Structure of Na2O–MgO–CaO–SiO2 glasses by combined Raman spectroscopy and thermodynamic modeling approach

The present contribution deals with the Raman spectra and structure of Na2O–MgO–CaO–SiO2 glasses. Six glasses with the trisilicate overall composition 15Na2O·xMgO·(10–x)CaO·75SiO2 (x = 0, 2, 4, 6, 8, 10) were studied. The structure of studied glasses was described by the thermodynamic model of Shakhmatkin and Vedishcheva.

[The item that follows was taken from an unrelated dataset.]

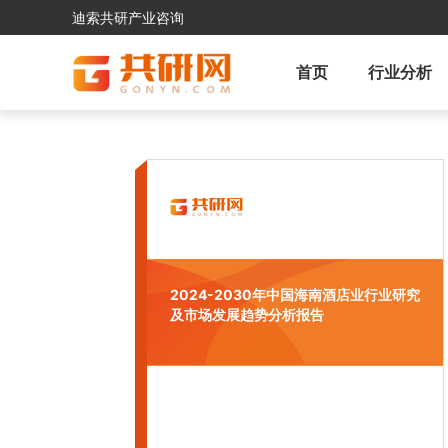
迪索共研产业咨询
首页
行业分析
2024-2030年中国海南酒店业行业研究
及市场发展趋势分析报告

From the 27 components with the stoichiometry given by the composition of stable crystalline phases, only eight were found in significant abundance in the studied glasses—namely: SiO2, 2MgO·SiO2 (M2S), MgO·SiO2 (MS), Na2O·3CaO·6SiO2 (NC3S6), Na2O·CaO·5SiO2 (NCS5), Na2O·MgO·4SiO2 (NMS4), Na2O·SiO2 (NS), and Na2O·2SiO2 (NS2). The correlation analysis points out that the strong positive correlations between the equilibrium molar amounts of: {M2S–MS–SiO2}, {NC3S6–NCS5}, and {NMS4–NS–NS2}. From the components of significant abundance, only the content of MS and NC3S6 change significantly within the studied compositional series. These two components were identified with the result of the principal component analysis of Raman spectra that indicated the presence of two independent spectral components. Using the method of Malfait the partial Raman spectra of MS and NC3S6 components were found. The obtained results very well reproduce the experimental Raman spectra and confirmed in such way the thermodynamic model.